At times, the music recalled some of Sheryl Crow’s material, but at other times it was more like the Bangles. Robison and Maguire led the group with confidence and obvious pleasure. Robison’s singing lacks the sharp flavor of Maines’, but in combination with her sister, it held a gravity that suited the material, which expresses the complicated concerns of an adult woman. The lyrics sometimes slipped toward banality, but other moments were witty, and those harmonies made even well-worn phrases transcendent.
The Court Yard Hounds made a big sound on their own; it grew even richer when Jakob Dylan strolled onstage in a fedora to join for two songs. The first was an original, an aching love song reaching back to Parsons’ duets with Emmylou Harris.
Things got rowdier and less organized when the band covered Rod Stewart’s “You Wear It Well”; at one point, Dylan forgot the words and resorted to reading them from scraps of paper. He laughed and looked sheepish, but no one in the crowd complained. It was a typical special SXSW moment: a partnering so comfortable, it had to come true.
New Jersey’s Titus Andronicus is ambitious — and fearless. The rootsy punk outfit sees no shame in riffing on classic Bruce Springsteen lyrics, its songs a sometimes reckless reaction to all things pop culture. “Tramps like us, baby, we were born to die,” Patrick Stickles sang in set-opener “A More Perfect Union,” and the band was off and running. Think of what the Pogues might have sounded like if they had grown up near Asbury Park, with lengthy, breathless songs loaded with half a dozen shifts in direction and twice as many hooks. The band’s latest, “The Monitor,” is supposedly a concept album inspired by the Civil War, but it’s largely just about surviving the recession on the East Coast. The band’s songs draw clear battle lines between the haves and the have-nots, and Titus Andronicus doesn’t exactly identify with the former.

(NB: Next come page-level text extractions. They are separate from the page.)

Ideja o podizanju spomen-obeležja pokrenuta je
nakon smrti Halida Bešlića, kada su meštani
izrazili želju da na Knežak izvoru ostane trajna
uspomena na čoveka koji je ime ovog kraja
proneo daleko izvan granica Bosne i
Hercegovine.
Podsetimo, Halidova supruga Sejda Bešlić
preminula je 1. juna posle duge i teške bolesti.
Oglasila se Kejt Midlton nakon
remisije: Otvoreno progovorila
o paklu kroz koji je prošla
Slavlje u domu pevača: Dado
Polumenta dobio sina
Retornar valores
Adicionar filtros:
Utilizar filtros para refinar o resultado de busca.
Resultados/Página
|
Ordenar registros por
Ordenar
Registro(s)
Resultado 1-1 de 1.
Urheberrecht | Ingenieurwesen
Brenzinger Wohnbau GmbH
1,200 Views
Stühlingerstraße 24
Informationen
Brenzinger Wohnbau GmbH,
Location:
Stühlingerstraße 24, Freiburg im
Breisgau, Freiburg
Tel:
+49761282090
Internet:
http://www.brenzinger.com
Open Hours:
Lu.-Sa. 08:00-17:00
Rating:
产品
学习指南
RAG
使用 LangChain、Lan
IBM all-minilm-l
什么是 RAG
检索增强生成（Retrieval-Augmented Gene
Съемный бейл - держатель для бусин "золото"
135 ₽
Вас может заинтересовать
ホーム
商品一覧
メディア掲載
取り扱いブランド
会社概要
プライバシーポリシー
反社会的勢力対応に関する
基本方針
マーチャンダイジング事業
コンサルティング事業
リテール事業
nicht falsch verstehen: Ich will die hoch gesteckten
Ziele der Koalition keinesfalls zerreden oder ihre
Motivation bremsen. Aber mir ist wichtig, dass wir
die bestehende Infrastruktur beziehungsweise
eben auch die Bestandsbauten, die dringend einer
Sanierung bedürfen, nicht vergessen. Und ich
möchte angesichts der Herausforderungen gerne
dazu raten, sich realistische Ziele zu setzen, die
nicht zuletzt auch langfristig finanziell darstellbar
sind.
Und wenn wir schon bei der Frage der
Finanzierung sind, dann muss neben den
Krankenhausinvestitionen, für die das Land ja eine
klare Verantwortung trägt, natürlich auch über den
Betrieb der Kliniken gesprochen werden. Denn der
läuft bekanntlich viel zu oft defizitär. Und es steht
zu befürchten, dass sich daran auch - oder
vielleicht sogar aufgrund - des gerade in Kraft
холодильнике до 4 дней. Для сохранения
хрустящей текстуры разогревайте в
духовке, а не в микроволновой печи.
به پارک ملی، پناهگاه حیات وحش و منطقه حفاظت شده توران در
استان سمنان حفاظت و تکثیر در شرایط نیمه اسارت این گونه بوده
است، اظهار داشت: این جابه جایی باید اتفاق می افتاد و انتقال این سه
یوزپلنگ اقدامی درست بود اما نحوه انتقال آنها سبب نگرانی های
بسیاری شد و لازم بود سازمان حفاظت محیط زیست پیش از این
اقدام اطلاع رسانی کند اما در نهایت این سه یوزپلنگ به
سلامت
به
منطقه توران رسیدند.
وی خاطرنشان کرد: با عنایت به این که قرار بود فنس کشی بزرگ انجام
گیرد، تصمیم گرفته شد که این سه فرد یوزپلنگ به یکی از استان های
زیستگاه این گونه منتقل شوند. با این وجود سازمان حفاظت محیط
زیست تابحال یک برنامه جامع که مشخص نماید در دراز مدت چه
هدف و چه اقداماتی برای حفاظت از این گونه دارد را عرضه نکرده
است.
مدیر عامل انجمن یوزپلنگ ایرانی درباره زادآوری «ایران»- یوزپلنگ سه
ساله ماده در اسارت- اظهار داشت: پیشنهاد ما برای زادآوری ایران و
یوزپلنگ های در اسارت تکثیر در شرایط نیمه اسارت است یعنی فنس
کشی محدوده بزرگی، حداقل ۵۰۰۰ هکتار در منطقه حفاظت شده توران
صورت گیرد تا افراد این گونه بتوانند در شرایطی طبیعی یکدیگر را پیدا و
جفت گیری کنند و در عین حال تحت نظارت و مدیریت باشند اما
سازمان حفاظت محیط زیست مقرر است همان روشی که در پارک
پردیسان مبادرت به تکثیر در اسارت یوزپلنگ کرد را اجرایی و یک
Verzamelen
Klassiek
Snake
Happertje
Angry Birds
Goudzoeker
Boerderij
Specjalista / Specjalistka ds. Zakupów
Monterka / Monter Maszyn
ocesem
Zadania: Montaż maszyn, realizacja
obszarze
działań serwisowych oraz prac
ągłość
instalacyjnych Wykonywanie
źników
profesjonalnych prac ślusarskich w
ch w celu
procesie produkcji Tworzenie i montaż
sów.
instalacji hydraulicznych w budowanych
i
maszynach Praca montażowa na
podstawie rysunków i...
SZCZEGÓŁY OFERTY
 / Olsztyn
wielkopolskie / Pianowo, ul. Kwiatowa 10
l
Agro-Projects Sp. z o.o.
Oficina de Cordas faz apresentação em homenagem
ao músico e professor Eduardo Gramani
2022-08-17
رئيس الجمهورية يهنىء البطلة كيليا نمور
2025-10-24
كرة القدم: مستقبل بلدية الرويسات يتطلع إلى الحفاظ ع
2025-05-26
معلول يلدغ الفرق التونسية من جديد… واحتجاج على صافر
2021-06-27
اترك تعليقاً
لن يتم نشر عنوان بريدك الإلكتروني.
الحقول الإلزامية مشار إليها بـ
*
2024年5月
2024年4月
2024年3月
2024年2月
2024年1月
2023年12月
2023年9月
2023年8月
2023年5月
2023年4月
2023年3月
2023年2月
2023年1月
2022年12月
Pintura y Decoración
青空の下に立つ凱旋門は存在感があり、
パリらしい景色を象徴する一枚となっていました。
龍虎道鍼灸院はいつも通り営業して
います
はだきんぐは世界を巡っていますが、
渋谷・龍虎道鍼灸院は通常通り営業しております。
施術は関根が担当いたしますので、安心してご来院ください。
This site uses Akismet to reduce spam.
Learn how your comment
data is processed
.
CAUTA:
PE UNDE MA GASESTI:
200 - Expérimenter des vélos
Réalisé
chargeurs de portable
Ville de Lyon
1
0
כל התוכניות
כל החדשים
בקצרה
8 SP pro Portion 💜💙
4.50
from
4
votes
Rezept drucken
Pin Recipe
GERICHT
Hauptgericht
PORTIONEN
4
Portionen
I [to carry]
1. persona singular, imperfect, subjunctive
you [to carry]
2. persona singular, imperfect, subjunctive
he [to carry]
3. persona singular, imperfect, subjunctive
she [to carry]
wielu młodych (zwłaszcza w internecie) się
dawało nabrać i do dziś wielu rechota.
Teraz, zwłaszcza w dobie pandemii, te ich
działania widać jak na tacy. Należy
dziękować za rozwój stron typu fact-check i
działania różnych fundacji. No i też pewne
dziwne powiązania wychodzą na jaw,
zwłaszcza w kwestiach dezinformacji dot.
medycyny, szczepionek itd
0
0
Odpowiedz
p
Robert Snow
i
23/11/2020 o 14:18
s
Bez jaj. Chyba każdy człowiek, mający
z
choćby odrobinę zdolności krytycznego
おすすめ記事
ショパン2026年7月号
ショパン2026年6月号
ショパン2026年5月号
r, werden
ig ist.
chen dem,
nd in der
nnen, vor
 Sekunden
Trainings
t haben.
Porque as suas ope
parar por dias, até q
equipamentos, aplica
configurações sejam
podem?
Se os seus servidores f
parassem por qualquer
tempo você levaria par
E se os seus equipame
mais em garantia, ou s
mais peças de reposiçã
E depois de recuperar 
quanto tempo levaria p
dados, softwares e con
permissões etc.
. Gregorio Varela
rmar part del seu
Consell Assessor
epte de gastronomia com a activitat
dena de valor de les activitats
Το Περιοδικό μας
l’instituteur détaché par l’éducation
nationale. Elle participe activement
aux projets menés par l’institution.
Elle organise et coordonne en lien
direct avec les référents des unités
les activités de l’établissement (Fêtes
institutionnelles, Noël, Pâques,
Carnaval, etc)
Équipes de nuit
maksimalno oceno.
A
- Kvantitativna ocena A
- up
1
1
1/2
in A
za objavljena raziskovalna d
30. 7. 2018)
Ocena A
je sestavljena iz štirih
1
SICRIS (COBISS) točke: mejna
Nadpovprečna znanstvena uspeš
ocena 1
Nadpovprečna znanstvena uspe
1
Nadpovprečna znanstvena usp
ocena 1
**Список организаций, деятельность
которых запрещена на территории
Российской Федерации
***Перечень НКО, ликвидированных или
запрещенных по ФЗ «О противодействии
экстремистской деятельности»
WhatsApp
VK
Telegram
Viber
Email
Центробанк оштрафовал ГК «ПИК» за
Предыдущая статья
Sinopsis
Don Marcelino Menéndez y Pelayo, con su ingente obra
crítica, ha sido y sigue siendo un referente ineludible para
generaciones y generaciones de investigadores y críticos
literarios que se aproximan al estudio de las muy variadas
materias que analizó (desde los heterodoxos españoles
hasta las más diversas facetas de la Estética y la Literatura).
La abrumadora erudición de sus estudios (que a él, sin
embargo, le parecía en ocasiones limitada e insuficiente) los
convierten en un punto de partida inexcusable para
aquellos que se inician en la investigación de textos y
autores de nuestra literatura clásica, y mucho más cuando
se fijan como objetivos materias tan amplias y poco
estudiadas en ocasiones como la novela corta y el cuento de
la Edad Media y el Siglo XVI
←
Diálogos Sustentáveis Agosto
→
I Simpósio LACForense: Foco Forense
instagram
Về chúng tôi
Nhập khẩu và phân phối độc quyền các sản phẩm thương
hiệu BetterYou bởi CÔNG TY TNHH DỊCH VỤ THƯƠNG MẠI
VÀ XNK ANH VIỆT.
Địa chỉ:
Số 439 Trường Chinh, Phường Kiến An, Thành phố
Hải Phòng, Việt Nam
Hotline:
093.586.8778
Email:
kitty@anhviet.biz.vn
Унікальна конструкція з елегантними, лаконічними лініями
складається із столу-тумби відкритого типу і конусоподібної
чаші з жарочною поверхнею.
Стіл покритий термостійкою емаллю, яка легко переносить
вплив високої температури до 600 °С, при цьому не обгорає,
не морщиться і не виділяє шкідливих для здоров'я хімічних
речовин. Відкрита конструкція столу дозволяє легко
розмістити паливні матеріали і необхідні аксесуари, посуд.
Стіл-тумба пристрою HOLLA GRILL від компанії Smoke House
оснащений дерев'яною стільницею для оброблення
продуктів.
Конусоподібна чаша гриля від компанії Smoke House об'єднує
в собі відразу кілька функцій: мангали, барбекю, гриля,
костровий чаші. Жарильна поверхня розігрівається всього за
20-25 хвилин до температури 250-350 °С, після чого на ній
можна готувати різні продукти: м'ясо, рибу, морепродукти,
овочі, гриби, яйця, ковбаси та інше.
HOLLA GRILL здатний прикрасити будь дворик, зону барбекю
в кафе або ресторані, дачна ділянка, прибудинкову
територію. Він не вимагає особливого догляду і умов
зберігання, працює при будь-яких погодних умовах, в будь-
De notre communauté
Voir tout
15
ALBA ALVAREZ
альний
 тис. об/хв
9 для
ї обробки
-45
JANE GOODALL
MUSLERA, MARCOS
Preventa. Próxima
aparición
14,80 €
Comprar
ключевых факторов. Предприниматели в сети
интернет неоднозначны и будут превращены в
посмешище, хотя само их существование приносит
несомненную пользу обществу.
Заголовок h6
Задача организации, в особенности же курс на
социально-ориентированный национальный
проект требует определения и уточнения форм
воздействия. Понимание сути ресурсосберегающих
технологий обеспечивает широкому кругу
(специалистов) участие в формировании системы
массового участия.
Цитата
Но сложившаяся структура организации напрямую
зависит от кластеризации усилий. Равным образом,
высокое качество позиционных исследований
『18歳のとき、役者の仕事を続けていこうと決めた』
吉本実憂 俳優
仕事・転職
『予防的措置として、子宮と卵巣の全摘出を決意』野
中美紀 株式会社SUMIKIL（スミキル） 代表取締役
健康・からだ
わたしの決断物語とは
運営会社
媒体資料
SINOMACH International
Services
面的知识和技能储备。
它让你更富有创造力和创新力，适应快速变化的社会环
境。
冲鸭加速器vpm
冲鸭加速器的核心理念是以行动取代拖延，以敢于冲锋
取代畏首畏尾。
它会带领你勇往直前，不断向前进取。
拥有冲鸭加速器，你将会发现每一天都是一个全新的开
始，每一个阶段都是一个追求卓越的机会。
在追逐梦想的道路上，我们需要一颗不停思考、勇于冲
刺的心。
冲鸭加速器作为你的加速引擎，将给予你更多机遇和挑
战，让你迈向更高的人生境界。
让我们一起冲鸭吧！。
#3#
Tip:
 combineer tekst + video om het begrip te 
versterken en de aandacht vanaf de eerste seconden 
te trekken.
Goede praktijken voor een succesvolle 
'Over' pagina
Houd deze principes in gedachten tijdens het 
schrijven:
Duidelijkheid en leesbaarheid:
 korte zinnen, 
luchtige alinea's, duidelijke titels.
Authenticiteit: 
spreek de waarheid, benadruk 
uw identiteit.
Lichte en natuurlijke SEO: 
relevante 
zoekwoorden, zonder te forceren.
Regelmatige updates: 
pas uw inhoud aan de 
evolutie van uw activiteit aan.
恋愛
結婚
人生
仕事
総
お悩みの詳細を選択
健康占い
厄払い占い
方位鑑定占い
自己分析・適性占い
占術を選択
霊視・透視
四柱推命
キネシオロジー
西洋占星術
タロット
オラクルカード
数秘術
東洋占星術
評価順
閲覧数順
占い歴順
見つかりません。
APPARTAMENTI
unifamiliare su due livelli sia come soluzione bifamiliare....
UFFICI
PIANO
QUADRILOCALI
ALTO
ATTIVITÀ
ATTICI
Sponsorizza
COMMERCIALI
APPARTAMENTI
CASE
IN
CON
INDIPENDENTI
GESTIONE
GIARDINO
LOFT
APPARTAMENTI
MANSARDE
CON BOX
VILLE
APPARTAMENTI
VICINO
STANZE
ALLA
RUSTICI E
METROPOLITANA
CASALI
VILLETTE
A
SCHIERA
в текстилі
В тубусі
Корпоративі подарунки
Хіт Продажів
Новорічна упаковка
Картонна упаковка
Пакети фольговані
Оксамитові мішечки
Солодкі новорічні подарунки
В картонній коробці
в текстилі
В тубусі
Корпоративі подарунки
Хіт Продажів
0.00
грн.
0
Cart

The Paris-based electro-rapper Uffie was not on my list of 80-plus acts to potentially see here. Having spent some time on her MySpace page, I was bored by her pop-tart poses and aren’t-these-shocking lyrics. Yet some changes in scheduling allowed me to stumble into one of her afternoon sets, and I walked away a believer. Her debut, “Sex Dreams and Denim Jeans,” is due in late May, and she has an upcoming single with Pharrell Williams. She performed the song “ADD SUV” on Thursday, and like much of Uffie’s spry dance cuts, it revealed an artist willing to poke as much fun at herself as she does at the boys who chase her. Though she repeatedly noted it was “weird” to play in the daytime, Uffie was all smiles, and her songs popped with effervescent, club-ready backdrops.
AH, THE PRESENCE
Another hopeful from across the pond, VV Brown, did a commanding set Thursday night, even covering Drake’s “Best I Ever Had.” In Brown’s hands, it took on darker undertones — a hip-hop soul cut with an edge of frustration. The rest of her set carried a surprising rock ‘n’ roll bent. Coming onstage in a Mardi Gras-ready mask, Brown ripped through decades and styles, borrowing equally from girl groups and hip-hop.